If curator and artifacts are sometimes confused within Main Street Museum confines, it is also unclear where the artifacts end and museum display cases, even museum walls and ceilings, begin. And White River Junction itself may be an artifact—a very large, very complex, unaccessioned one,—a kind of giant, hollow, sugar Easter egg,—old and shabby, but with remarkable, if dusty, scenery glued to its insides. This town and this museum have both taught me to love where you are—you may not like where you live, but you ought, at the very least, to love it. And you love a place by knowing it very well. Its history, its things, its people. I hope the Main Street Museum is educational and fun. In our culture, these two concepts are very often mutually exclusive.

The Museum building in 2004 on the morning after the Boston Red Sox's truimph.

“What’s truly saddening is the separation—the Calvinist guilt over fun and where it leads, guilt of our primal, bald-faced, simian desire to stare and marvel and perhaps thereby, oops, learn a thing or two.

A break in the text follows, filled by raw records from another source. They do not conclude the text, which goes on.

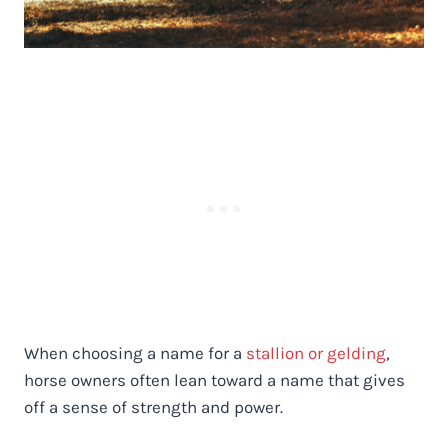
When choosing a name for a
stallion or gelding
,
horse owners often lean toward a name that gives
off a sense of strength and power.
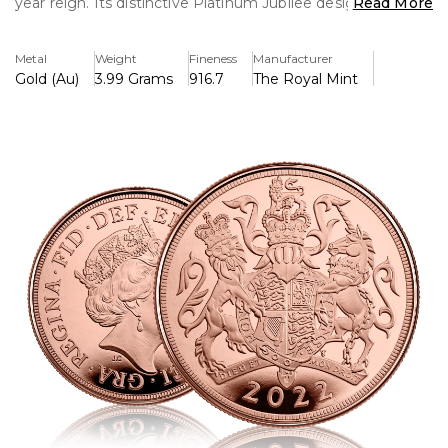
year reign. Its distinctive Platinum Jubilee design, crafted
Read More
in 22-carat gold, commemorates this extraordinary royal
milestone.
Metal
Weight
Fineness
Manufacturer
Gold (Au)
3.99 Grams
916.7
The Royal Mint
Key Features:
>Struck in 22-carat gold for maximum purity and inherent
value.
>Honours Queen Elizabeth II's platinum jubilee, which
marks her 70th year of power.
>On the obverse is a detailed effigy of Queen Elizabeth II.
>Classic Sovereign themes serve as the inspiration for this
traditional design's historical reverse.
>Due to its limited production, numismatists find it to be
very collectible and desirable.
>There are alternatives for brilliant or proof finishes that
improve aesthetic appeal.
>Preowned but in excellent condition
>For authenticity, the weight and diameter match the
usual Sovereign requirements.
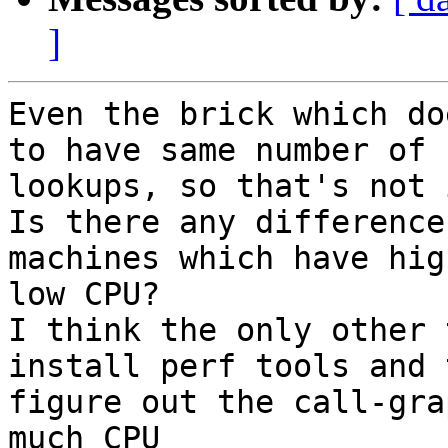
]
Even the brick which do
to have same number of

lookups, so that's not i
Is there any difference
machines which have hig
low CPU?

I think the only other 
install perf tools and 
figure out the call-gra
much CPU
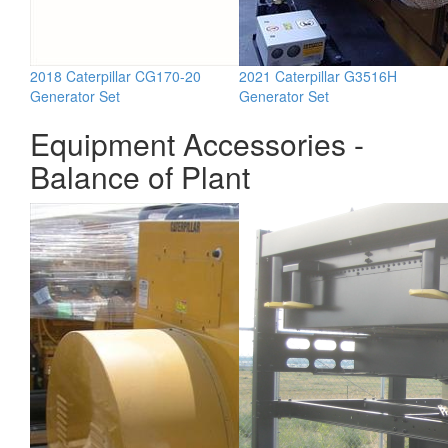
2018 Caterpillar CG170-20
2021 Caterpillar G3516H
Generator Set
Generator Set
Equipment Accessories -
Balance of Plant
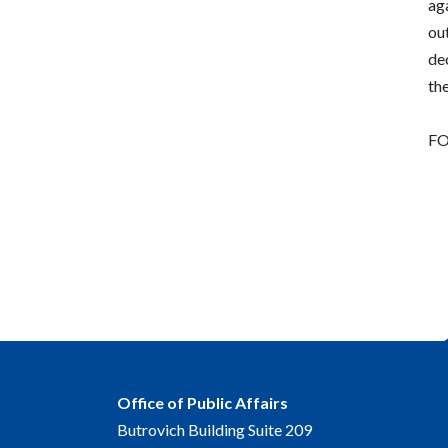
aga
out
dec
the
FO
Office of Public Affairs
Butrovich Building Suite 209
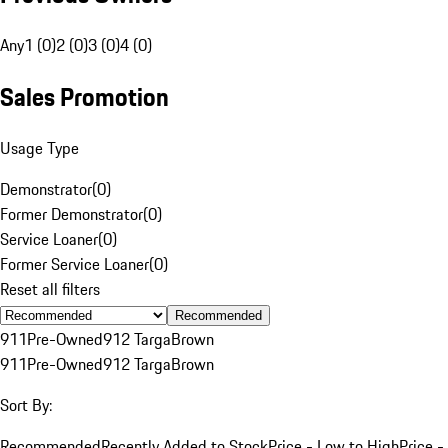
Any
1 (0)
2 (0)
3 (0)
4 (0)
Sales Promotion
Usage Type
Demonstrator
(
0
)
Former Demonstrator
(
0
)
Service Loaner
(
0
)
Former Service Loaner
(
0
)
Reset all filters
Recommended
911
Pre-Owned
912 Targa
Brown
911
Pre-Owned
912 Targa
Brown
Sort By:
Recommended
Recently Added to Stock
Price - Low to High
Price -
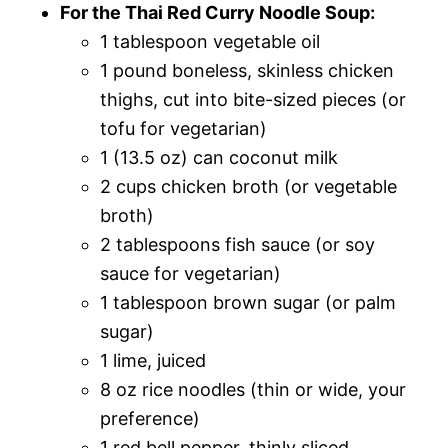
For the Thai Red Curry Noodle Soup:
1 tablespoon vegetable oil
1 pound boneless, skinless chicken
thighs, cut into bite-sized pieces (or
tofu for vegetarian)
1 (13.5 oz) can coconut milk
2 cups chicken broth (or vegetable
broth)
2 tablespoons fish sauce (or soy
sauce for vegetarian)
1 tablespoon brown sugar (or palm
sugar)
1 lime, juiced
8 oz rice noodles (thin or wide, your
preference)
1 red bell pepper, thinly sliced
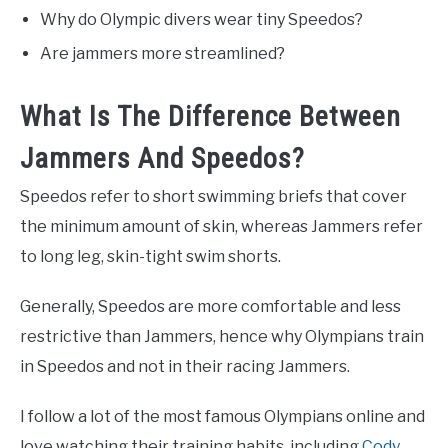
Why do Olympic divers wear tiny Speedos?
Are jammers more streamlined?
What Is The Difference Between
Jammers And Speedos?
Speedos refer to short swimming briefs that cover
the minimum amount of skin, whereas Jammers refer
to long leg, skin-tight swim shorts.
Generally, Speedos are more comfortable and less
restrictive than Jammers, hence why Olympians train
in Speedos and not in their racing Jammers.
I follow a lot of the most famous Olympians online and
love watching their training habits, including
Cody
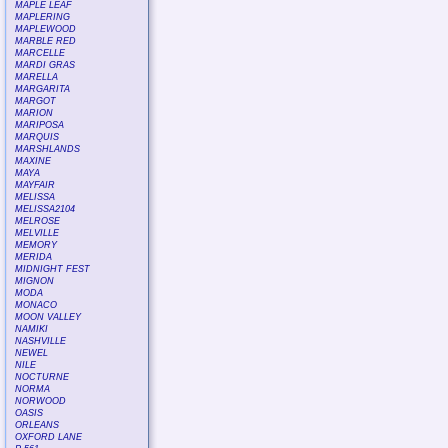
MAPLE LEAF
MAPLERING
MAPLEWOOD
MARBLE RED
MARCELLE
MARDI GRAS
MARELLA
MARGARITA
MARGOT
MARION
MARIPOSA
MARQUIS
MARSHLANDS
MAXINE
MAYA
MAYFAIR
MELISSA
MELISSA2104
MELROSE
MELVILLE
MEMORY
MERIDA
MIDNIGHT FEST
MIGNON
MODA
MONACO
MOON VALLEY
NAMIKI
NASHVILLE
NEWEL
NILE
NOCTURNE
NORMA
NORWOOD
OASIS
ORLEANS
OXFORD LANE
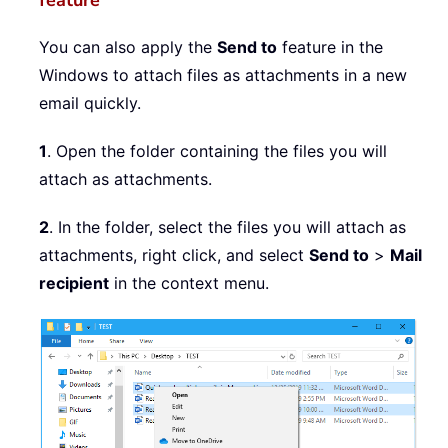
feature
You can also apply the
Send to
feature in the
Windows to attach files as attachments in a new
email quickly.
1
. Open the folder containing the files you will
attach as attachments.
2
. In the folder, select the files you will attach as
attachments, right click, and select
Send to
>
Mail
recipient
in the context menu.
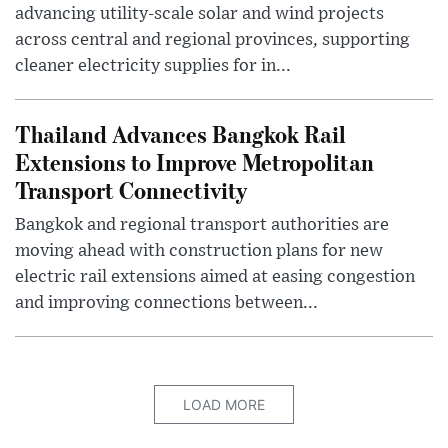
advancing utility-scale solar and wind projects
across central and regional provinces, supporting
cleaner electricity supplies for in...
Thailand Advances Bangkok Rail
Extensions to Improve Metropolitan
Transport Connectivity
Bangkok and regional transport authorities are
moving ahead with construction plans for new
electric rail extensions aimed at easing congestion
and improving connections between...
LOAD MORE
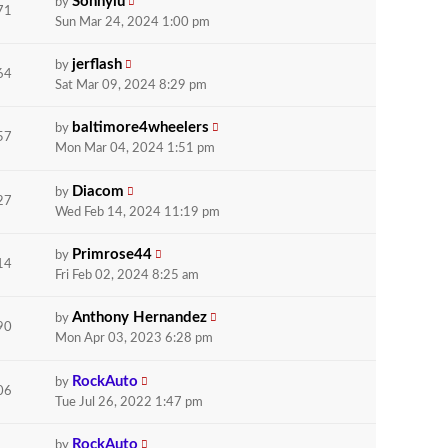
Sonnylu
by
71
Sun Mar 24, 2024 1:00 pm
jerflash
by
64
Sat Mar 09, 2024 8:29 pm
baltimore4wheelers
by
57
Mon Mar 04, 2024 1:51 pm
Diacom
by
27
Wed Feb 14, 2024 11:19 pm
Primrose44
by
14
Fri Feb 02, 2024 8:25 am
Anthony Hernandez
by
90
Mon Apr 03, 2023 6:28 pm
RockAuto
by
06
Tue Jul 26, 2022 1:47 pm
RockAuto
by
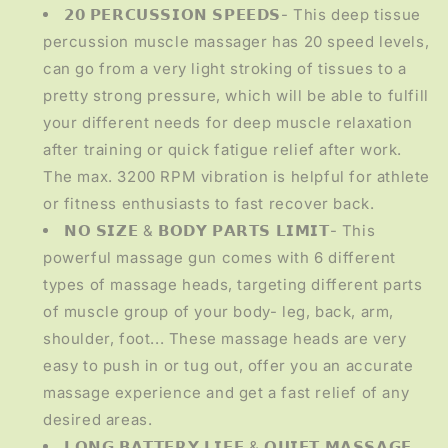
𝟮𝟬 𝗣𝗘𝗥𝗖𝗨𝗦𝗦𝗜𝗢𝗡 𝗦𝗣𝗘𝗘𝗗𝗦- This deep tissue
percussion muscle massager has 20 speed levels,
can go from a very light stroking of tissues to a
pretty strong pressure, which will be able to fulfill
your different needs for deep muscle relaxation
after training or quick fatigue relief after work.
The max. 3200 RPM vibration is helpful for athlete
or fitness enthusiasts to fast recover back.
𝗡𝗢 𝗦𝗜𝗭𝗘 & 𝗕𝗢𝗗𝗬 𝗣𝗔𝗥𝗧𝗦 𝗟𝗜𝗠𝗜𝗧- This
powerful massage gun comes with 6 different
types of massage heads, targeting different parts
of muscle group of your body- leg, back, arm,
shoulder, foot... These massage heads are very
easy to push in or tug out, offer you an accurate
massage experience and get a fast relief of any
desired areas.
𝗟𝗢𝗡𝗚 𝗕𝗔𝗧𝗧𝗘𝗥𝗬 𝗟𝗜𝗙𝗘 & 𝗤𝗨𝗜𝗘𝗧 𝗠𝗔𝗦𝗦𝗔𝗚𝗘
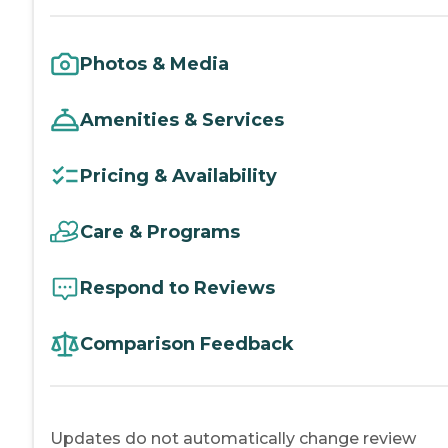
Photos & Media
Amenities & Services
Pricing & Availability
Care & Programs
Respond to Reviews
Comparison Feedback
Updates do not automatically change review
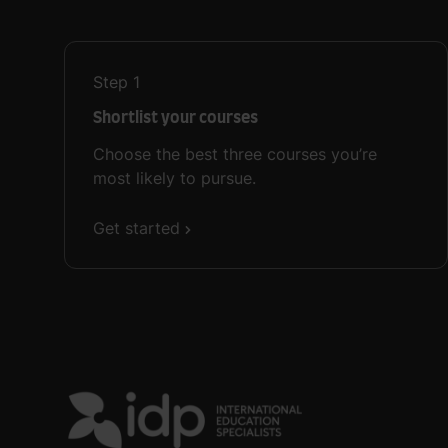
Step
1
Shortlist your courses
Choose the best three courses you’re
most likely to pursue.
Get started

People do after all, remember the fun they have and it sure beats hell out of the alternative.” —James Taylor, Shocked and Amazed.

We can make our own culture, we can actively participate both in our democracy and in our history. (We’re making history right now, we just don’t realize it.) We can decide the value of things ourselves. We can evaluate the meaning of objects—ourselves. And never, ever let some corporation, or some academic, some magazine article, or some curator—especially some alternative curator—decide what objects are valuable and which objects are not. Don’t assign dollar values to everything. After all—its up to us. What we do with things is much much more interesting than things.

“The love for relics is one which will never be eradicated as long as felling and affection are denizens of the heart. It is a love which is most easily excited in the best and kindliest natures. Who would scoff at this love? Not one!” — Charles Mackay, Memoirs Of Extraordinary Popular Delusions & The Madness of Crowds, London, 1841.

David Fairbanks Ford, Curator, Main Street Museum


Museum curator David Fairbanks Ford, with a puppy.

Mr. Ford has been the director of the Main Street Museum since 1992. A member of several old Vermont families, one branch of which are the “poor cousins” of the Fairbanks family of St. Johnsbury who founded the Fairbanks Museum. He has lectured and curated at the Dartmouth College, Norwich University, St. Michaels College and The University of Vermont. However, taking the Sea-Monster to the historic Tunbridge fairgrounds, as well as having his art-car entered in the (now quite historic as well) Tunbridge Demolition Derby must be considered career highlights.